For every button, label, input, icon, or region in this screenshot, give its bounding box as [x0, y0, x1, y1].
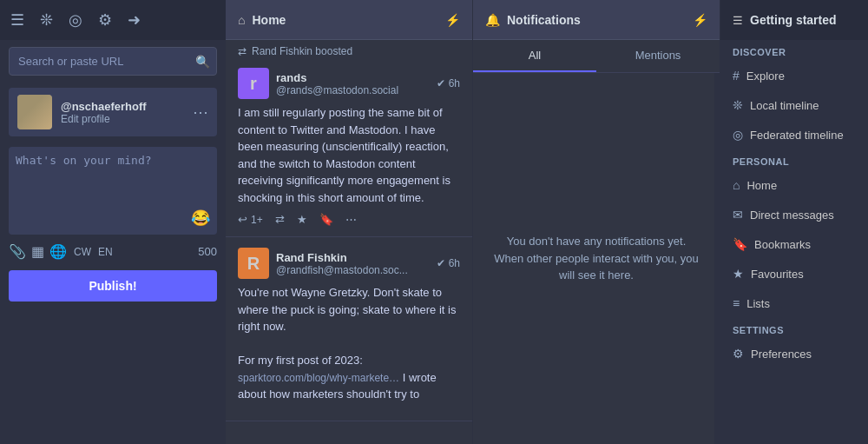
reply-action[interactable]: ↩ 1+: [238, 213, 263, 226]
right-sidebar-header: ☰ Getting started: [720, 0, 868, 40]
explore-icon: #: [733, 69, 740, 83]
status-rands-content: I am still regularly posting the same bi…: [238, 104, 460, 206]
favourite-action[interactable]: ★: [297, 213, 307, 226]
content-part1: You're not Wayne Gretzky. Don't skate to…: [238, 286, 456, 333]
poll-icon[interactable]: ▦: [31, 243, 44, 260]
profile-info: @nschaeferhoff Edit profile: [61, 100, 184, 125]
star-icon: ★: [297, 213, 307, 226]
compose-toolbar: 📎 ▦ 🌐 CW EN 500: [9, 243, 217, 260]
boost-action-icon: ⇄: [275, 213, 285, 226]
local-timeline-icon: ❊: [733, 98, 743, 112]
status-rands-actions: ↩ 1+ ⇄ ★ 🔖 ⋯: [238, 213, 460, 226]
notifications-scrollbar[interactable]: [714, 73, 720, 444]
boost-action[interactable]: ⇄: [275, 213, 285, 226]
avatar: [17, 95, 52, 129]
bookmark-action[interactable]: 🔖: [319, 213, 333, 226]
profile-area: @nschaeferhoff Edit profile ⋯: [9, 88, 217, 136]
profile-edit-link[interactable]: Edit profile: [61, 113, 184, 125]
status-rand-fishkin-avatar: R: [238, 248, 269, 279]
right-sidebar-title: Getting started: [750, 13, 837, 27]
home-column-settings-icon[interactable]: ⚡: [445, 13, 460, 27]
nav-home[interactable]: ⌂ Home: [720, 170, 868, 200]
status-rands-info: rands @rands@mastodon.social: [276, 71, 430, 96]
status-rands-handle: @rands@mastodon.social: [276, 84, 430, 96]
search-icon: 🔍: [195, 55, 210, 69]
nav-explore[interactable]: # Explore: [720, 61, 868, 90]
discover-section-label: DISCOVER: [720, 40, 868, 61]
reply-count: 1+: [251, 214, 263, 226]
home-nav-icon: ⌂: [733, 178, 740, 192]
profile-username: @nschaeferhoff: [61, 100, 184, 113]
char-count: 500: [198, 245, 217, 258]
globe-compose-icon[interactable]: 🌐: [49, 243, 67, 260]
publish-button[interactable]: Publish!: [9, 270, 217, 302]
status-rand-fishkin-time-value: 6h: [449, 257, 460, 269]
tab-mentions[interactable]: Mentions: [596, 40, 720, 72]
emoji-icon[interactable]: 😂: [16, 209, 210, 228]
status-rand-fishkin-handle: @randfish@mastodon.soc...: [276, 264, 430, 276]
notifications-empty-message: You don't have any notifications yet. Wh…: [473, 73, 720, 444]
nav-favourites[interactable]: ★ Favourites: [720, 259, 868, 288]
profile-menu-icon[interactable]: ⋯: [193, 103, 208, 122]
users-icon[interactable]: ❊: [40, 10, 53, 30]
compose-textarea[interactable]: [16, 154, 210, 206]
getting-started-icon: ☰: [733, 14, 743, 27]
nav-local-timeline[interactable]: ❊ Local timeline: [720, 90, 868, 120]
home-column: ⌂ Home ⚡ ⇄ Rand Fishkin boosted r rands …: [226, 0, 473, 444]
logout-icon[interactable]: ➜: [128, 10, 141, 30]
lists-icon: ≡: [733, 296, 740, 310]
nav-preferences-label: Preferences: [751, 348, 812, 361]
nav-preferences[interactable]: ⚙ Preferences: [720, 339, 868, 368]
globe-icon[interactable]: ◎: [69, 10, 82, 30]
direct-messages-icon: ✉: [733, 208, 743, 222]
search-bar: 🔍: [9, 47, 217, 76]
more-action[interactable]: ⋯: [345, 213, 357, 226]
settings-section-label: SETTINGS: [720, 318, 868, 339]
en-label[interactable]: EN: [98, 246, 113, 258]
status-rand-fishkin-name: Rand Fishkin: [276, 251, 430, 264]
boost-label: ⇄ Rand Fishkin boosted: [226, 40, 472, 57]
nav-lists[interactable]: ≡ Lists: [720, 288, 868, 318]
status-rand-fishkin: R Rand Fishkin @randfish@mastodon.soc...…: [226, 237, 472, 421]
home-column-title: Home: [252, 13, 445, 27]
nav-lists-label: Lists: [746, 297, 770, 310]
left-sidebar: ☰ ❊ ◎ ⚙ ➜ 🔍 @nschaeferhoff Edit profile …: [0, 0, 226, 444]
bookmarks-icon: 🔖: [733, 237, 747, 251]
boost-icon: ⇄: [238, 45, 247, 57]
verified-icon: ✔: [437, 77, 445, 89]
nav-federated-timeline[interactable]: ◎ Federated timeline: [720, 120, 868, 149]
notifications-column-header: 🔔 Notifications ⚡: [473, 0, 720, 40]
home-column-scroll[interactable]: ⇄ Rand Fishkin boosted r rands @rands@ma…: [226, 40, 472, 444]
left-topbar: ☰ ❊ ◎ ⚙ ➜: [0, 0, 226, 40]
cw-label[interactable]: CW: [74, 246, 91, 258]
notifications-column-icon: 🔔: [485, 13, 500, 27]
status-rands-time: ✔ 6h: [437, 77, 460, 89]
settings-icon[interactable]: ⚙: [98, 10, 112, 30]
nav-favourites-label: Favourites: [751, 268, 804, 281]
personal-section-label: PERSONAL: [720, 149, 868, 170]
nav-home-label: Home: [746, 179, 777, 192]
nav-direct-messages-label: Direct messages: [750, 209, 834, 222]
menu-icon[interactable]: ☰: [10, 10, 24, 30]
notifications-column-settings-icon[interactable]: ⚡: [693, 13, 707, 27]
content-link[interactable]: sparktoro.com/blog/why-markete…: [238, 372, 399, 384]
status-rand-fishkin-info: Rand Fishkin @randfish@mastodon.soc...: [276, 251, 430, 276]
tab-all[interactable]: All: [473, 40, 596, 72]
home-column-icon: ⌂: [238, 13, 245, 27]
nav-bookmarks[interactable]: 🔖 Bookmarks: [720, 229, 868, 259]
status-rand-fishkin-time: ✔ 6h: [437, 257, 460, 269]
nav-explore-label: Explore: [746, 70, 785, 83]
status-rands-avatar: r: [238, 68, 269, 99]
more-icon: ⋯: [345, 213, 357, 226]
favourites-icon: ★: [733, 267, 744, 281]
reply-icon: ↩: [238, 213, 247, 226]
content-part2: For my first post of 2023:: [238, 354, 363, 367]
columns-area: ⌂ Home ⚡ ⇄ Rand Fishkin boosted r rands …: [226, 0, 720, 444]
search-input[interactable]: [9, 47, 217, 76]
notifications-column-title: Notifications: [507, 13, 693, 27]
boost-text: Rand Fishkin boosted: [252, 45, 352, 57]
notifications-tabs: All Mentions: [473, 40, 720, 73]
nav-direct-messages[interactable]: ✉ Direct messages: [720, 200, 868, 229]
bookmark-icon: 🔖: [319, 213, 333, 226]
attachment-icon[interactable]: 📎: [9, 243, 26, 260]
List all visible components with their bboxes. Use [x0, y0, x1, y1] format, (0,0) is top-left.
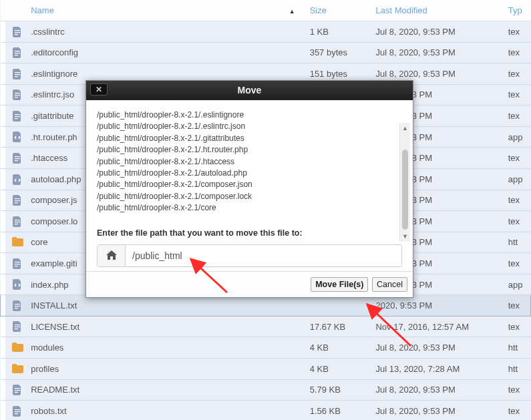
- svg-rect-14: [15, 118, 18, 119]
- svg-rect-10: [15, 95, 20, 95]
- close-button[interactable]: ✕: [90, 83, 108, 95]
- file-icon: [12, 27, 23, 37]
- cancel-button[interactable]: Cancel: [372, 277, 407, 292]
- file-type: tex: [504, 106, 531, 127]
- svg-rect-25: [15, 264, 20, 264]
- table-row[interactable]: README.txt5.79 KBJul 8, 2020, 9:53 PMtex: [1, 379, 531, 401]
- file-type: tex: [504, 253, 531, 274]
- file-name: robots.txt: [27, 401, 305, 420]
- svg-rect-1: [15, 32, 20, 33]
- file-modified: Jul 8, 2020, 9:53 PM: [371, 379, 504, 401]
- list-item: /public_html/droopler-8.x-2.1/composer.l…: [97, 191, 399, 202]
- file-name: .editorconfig: [27, 42, 305, 63]
- list-item: /public_html/droopler-8.x-2.1/autoload.p…: [97, 168, 399, 179]
- file-type: app: [504, 274, 531, 295]
- file-name: profiles: [27, 359, 305, 380]
- svg-rect-5: [15, 55, 18, 55]
- list-item: /public_html/droopler-8.x-2.1/example.gi…: [97, 214, 399, 216]
- file-type: htt: [504, 359, 531, 380]
- path-prompt-label: Enter the file path that you want to mov…: [97, 228, 402, 238]
- file-modified: Nov 17, 2016, 12:57 AM: [371, 316, 504, 337]
- col-type-header[interactable]: Typ: [504, 0, 531, 21]
- table-row[interactable]: robots.txt1.56 KBJul 8, 2020, 9:53 PMtex: [1, 401, 531, 420]
- svg-rect-15: [15, 156, 20, 157]
- svg-rect-32: [15, 329, 18, 329]
- file-size: 1.56 KB: [306, 401, 372, 420]
- destination-path-input[interactable]: [126, 245, 401, 266]
- file-icon: [12, 195, 23, 206]
- table-row[interactable]: profiles4 KBJul 13, 2020, 7:28 AMhtt: [1, 359, 531, 380]
- svg-rect-27: [15, 304, 20, 304]
- file-type: tex: [504, 379, 531, 401]
- file-type: htt: [504, 232, 531, 253]
- svg-rect-33: [15, 388, 20, 389]
- svg-rect-29: [15, 308, 18, 308]
- folder-icon: [12, 343, 23, 353]
- svg-rect-11: [15, 97, 18, 97]
- file-modified: Jul 8, 2020, 9:53 PM: [371, 42, 504, 63]
- path-input-group: [97, 244, 402, 267]
- file-type: tex: [504, 316, 531, 337]
- svg-rect-21: [15, 220, 20, 220]
- home-button[interactable]: [98, 245, 126, 266]
- file-size: 357 bytes: [306, 42, 372, 63]
- table-row[interactable]: .editorconfig357 bytesJul 8, 2020, 9:53 …: [1, 42, 531, 63]
- file-type: tex: [504, 21, 531, 43]
- table-row[interactable]: LICENSE.txt17.67 KBNov 17, 2016, 12:57 A…: [1, 316, 531, 337]
- file-icon: [12, 89, 23, 100]
- file-size: 4 KB: [306, 337, 372, 359]
- svg-rect-2: [15, 34, 18, 35]
- move-files-button[interactable]: Move File(s): [311, 277, 368, 292]
- file-name: INSTALL.txt: [27, 295, 305, 317]
- svg-rect-13: [15, 116, 20, 117]
- col-size-header[interactable]: Size: [306, 0, 372, 21]
- scroll-thumb[interactable]: [402, 150, 408, 230]
- dialog-scrollbar[interactable]: ▲ ▼: [399, 123, 410, 242]
- table-row[interactable]: INSTALL.txt2020, 9:53 PMtex: [1, 295, 531, 317]
- code-icon: [12, 174, 23, 185]
- dialog-title: Move: [238, 85, 262, 95]
- dialog-title-bar: ✕ Move: [86, 81, 413, 100]
- file-icon: [12, 258, 23, 269]
- table-row[interactable]: .csslintrc1 KBJul 8, 2020, 9:53 PMtex: [1, 21, 531, 43]
- svg-rect-6: [15, 72, 20, 73]
- file-modified: Jul 8, 2020, 9:53 PM: [371, 21, 504, 43]
- home-icon: [106, 250, 117, 262]
- svg-rect-37: [15, 411, 20, 412]
- col-modified-header[interactable]: Last Modified: [371, 0, 504, 21]
- file-name: LICENSE.txt: [27, 316, 305, 337]
- svg-rect-35: [15, 392, 18, 393]
- svg-rect-22: [15, 222, 20, 222]
- list-item: /public_html/droopler-8.x-2.1/.eslintrc.…: [97, 121, 399, 132]
- svg-rect-0: [15, 30, 20, 31]
- svg-rect-3: [15, 51, 20, 51]
- file-icon: [12, 47, 23, 58]
- svg-rect-28: [15, 306, 20, 306]
- scroll-down-icon: ▼: [400, 231, 410, 242]
- col-icon: [5, 0, 27, 21]
- svg-rect-8: [15, 76, 18, 77]
- move-dialog: ✕ Move /public_html/droopler-8.x-2.1/.es…: [85, 80, 413, 298]
- svg-rect-19: [15, 200, 20, 201]
- file-name: .csslintrc: [27, 21, 305, 43]
- svg-rect-12: [15, 114, 20, 115]
- file-modified: Jul 8, 2020, 9:53 PM: [371, 401, 504, 420]
- file-type: tex: [504, 148, 531, 169]
- file-type: app: [504, 126, 531, 148]
- file-size: 4 KB: [306, 359, 372, 380]
- table-row[interactable]: modules4 KBJul 8, 2020, 9:53 PMhtt: [1, 337, 531, 359]
- col-name-header[interactable]: Name: [27, 0, 305, 21]
- file-type: htt: [504, 337, 531, 359]
- file-size: 17.67 KB: [306, 316, 372, 337]
- dialog-footer: Move File(s) Cancel: [86, 271, 413, 297]
- svg-rect-24: [15, 262, 20, 262]
- list-item: /public_html/droopler-8.x-2.1/composer.j…: [97, 179, 399, 190]
- file-icon: [12, 111, 23, 122]
- file-type: tex: [504, 211, 531, 232]
- folder-icon: [12, 237, 23, 248]
- svg-rect-36: [15, 409, 20, 410]
- file-type: app: [504, 168, 531, 190]
- svg-rect-26: [15, 266, 18, 266]
- source-file-list[interactable]: /public_html/droopler-8.x-2.1/.eslintign…: [97, 110, 402, 216]
- svg-rect-9: [15, 93, 20, 93]
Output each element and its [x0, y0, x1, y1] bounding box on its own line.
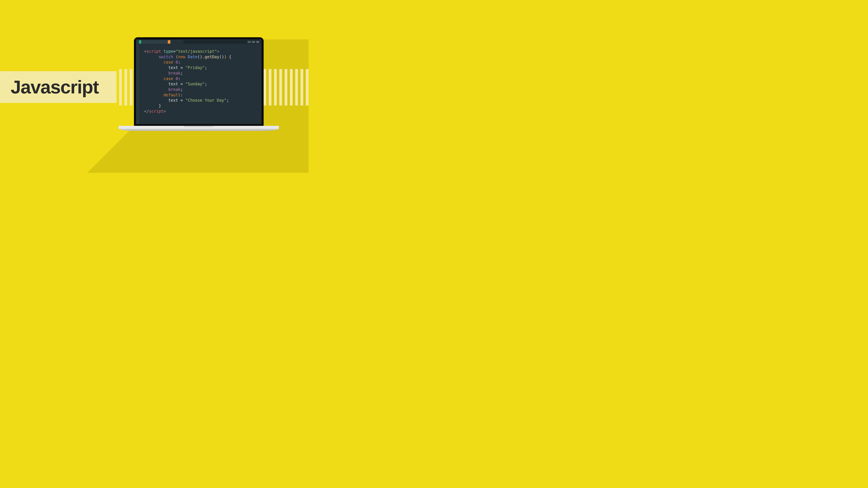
minimize-icon[interactable]: — — [248, 41, 251, 43]
laptop-notch — [184, 126, 214, 127]
tab-active-indicator — [139, 40, 141, 44]
code-editor: — □ x <script type="text/javascript"> sw… — [136, 39, 261, 124]
laptop-illustration: — □ x <script type="text/javascript"> sw… — [119, 37, 279, 133]
editor-gutter — [136, 39, 139, 124]
laptop-screen-frame: — □ x <script type="text/javascript"> sw… — [134, 37, 264, 126]
titlebar-dark-region: — □ x — [184, 40, 261, 44]
long-shadow-decorative — [0, 130, 309, 173]
tab-area — [141, 40, 168, 44]
page-title: Javascript — [10, 76, 98, 98]
title-banner: Javascript — [0, 71, 117, 103]
close-icon[interactable]: x — [256, 41, 259, 43]
code-block: <script type="text/javascript"> switch (… — [144, 49, 259, 114]
editor-titlebar: — □ x — [139, 40, 261, 44]
tab-modified-indicator — [168, 40, 170, 44]
maximize-icon[interactable]: □ — [252, 41, 255, 43]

━━━━━━━━━━━━━━━━

◆ The problem ◆
Filter the entries and keep only the lines holding "input".

◆ Written solution ◆
For every button, label, input, icon, or region in this screenshot, give its bounding box as [x0, y0, x1, y1].
search-input[interactable]: [9, 47, 217, 76]
- destination-path-input[interactable]: [126, 245, 401, 266]
- path-input-group: [97, 244, 402, 267]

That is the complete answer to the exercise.